Fastest way to check if a string matches a regexp in ruby?
This is a simple benchmark:
require 'benchmark'
"test123" =~ /1/
=> 4
Benchmark.measure{ 1000000.times { "test123" =~ /1/ } }
=> 0.610000 0.000000 0.610000 ( 0.578133)
"test123"[/1/]
=> "1"
Benchmark.measure{ 1000000.times { "test123"[/1/] } }
=> 0.718000 0.000000 0.718000 ( 0.750010)
irb(main):019:0> "test123".match(/1/)
=> #<MatchData "1">
Benchmark.measure{ 1000000.times { "test123".match(/1/) } }
=> 1.703000 0.000000 1.703000 ( 1.578146)
So =~ is faster but it depends what you want to have as a returned value. If you just want to check if the text contains a regex or not use =~
This is the benchmark I have run after finding some articles around the net.
With 2.4.0 the winner is re.match?(str) (as suggested by @wiktor-stribiżew), on previous versions, re =~ str seems to be fastest, although str =~ re is almost as fast.
#!/usr/bin/env ruby
require 'benchmark'
str = "aacaabc"
re = Regexp.new('a+b').freeze
N = 4_000_000
Benchmark.bm do |b|
b.report("str.match re\t") { N.times { str.match re } }
b.report("str =~ re\t") { N.times { str =~ re } }
b.report("str[re] \t") { N.times { str[re] } }
b.report("re =~ str\t") { N.times { re =~ str } }
b.report("re.match str\t") { N.times { re.match str } }
if re.respond_to?(:match?)
b.report("re.match? str\t") { N.times { re.match? str } }
end
end
Results MRI 1.9.3-o551:
$ ./bench-re.rb | sort -t $'\t' -k 2
user system total real
re =~ str 2.390000 0.000000 2.390000 ( 2.397331)

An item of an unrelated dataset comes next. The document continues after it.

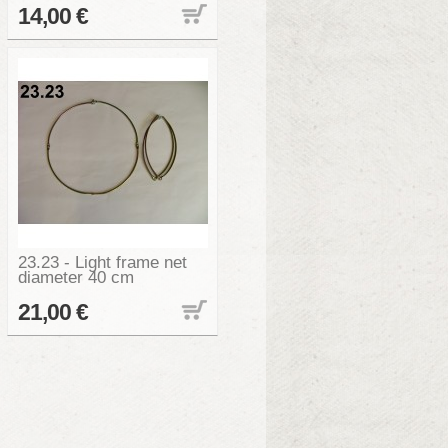
14,00 €
23.23 - Light frame net
diameter 40 cm
21,00 €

str =~ re 2.450000 0.000000 2.450000 ( 2.446893)
str[re] 2.940000 0.010000 2.950000 ( 2.941666)
re.match str 3.620000 0.000000 3.620000 ( 3.619922)
str.match re 4.180000 0.000000 4.180000 ( 4.180083)
Results MRI 2.1.5:
$ ./bench-re.rb | sort -t $'\t' -k 2
user system total real
re =~ str 1.150000 0.000000 1.150000 ( 1.144880)
str =~ re 1.160000 0.000000 1.160000 ( 1.150691)
str[re] 1.330000 0.000000 1.330000 ( 1.337064)
re.match str 2.250000 0.000000 2.250000 ( 2.255142)
str.match re 2.270000 0.000000 2.270000 ( 2.270948)
Results MRI 2.3.3 (there is a regression in regex matching, it seems):
$ ./bench-re.rb | sort -t $'\t' -k 2
user system total real
re =~ str 3.540000 0.000000 3.540000 ( 3.535881)
str =~ re 3.560000 0.000000 3.560000 ( 3.560657)
str[re] 4.300000 0.000000 4.300000 ( 4.299403)
re.match str 5.210000 0.010000 5.220000 ( 5.213041)
str.match re 6.000000 0.000000 6.000000 ( 6.000465)
Results MRI 2.4.0:
$ ./bench-re.rb | sort -t $'\t' -k 2
user system total real
re.match? str 0.690000 0.010000 0.700000 ( 0.682934)
re =~ str 1.040000 0.000000 1.040000 ( 1.035863)
str =~ re 1.040000 0.000000 1.040000 ( 1.042963)
str[re] 1.340000 0.000000 1.340000 ( 1.339704)
re.match str 2.040000 0.000000 2.040000 ( 2.046464)
str.match re 2.180000 0.000000 2.180000 ( 2.174691)
Starting with Ruby 2.4.0, you may use RegExp#match?:
pattern.match?(string)
Regexp#match? is explicitly listed as a performance enhancement in the release notes for 2.4.0, as it avoids object allocations performed by other methods such as Regexp#match and =~:
Regexp#match?
AddedRegexp#match?, which executes a regexp match without creating a back reference object and changing$~to reduce object allocation.